→ TASK OBJECTIVE
Across the whole listing, return each line exactly, with no images included.

→ RECORDED DATA
* * * * *

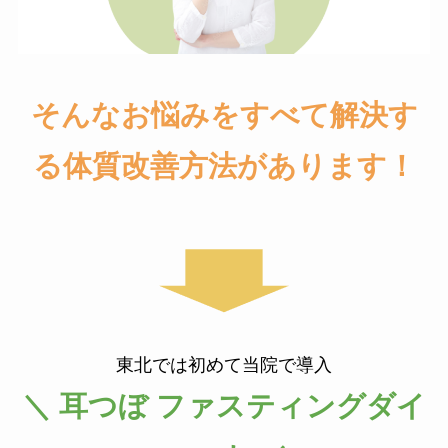
そんなお悩みをすべて解決す
る体質改善方法があります！
東北では初めて当院で導入
＼ 耳つぼ ファスティングダイ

* * * * *

→ ANSWER SECTION
そんなお悩みをすべて解決す
る体質改善方法があります！
東北では初めて当院で導入
＼ 耳つぼ ファスティングダイ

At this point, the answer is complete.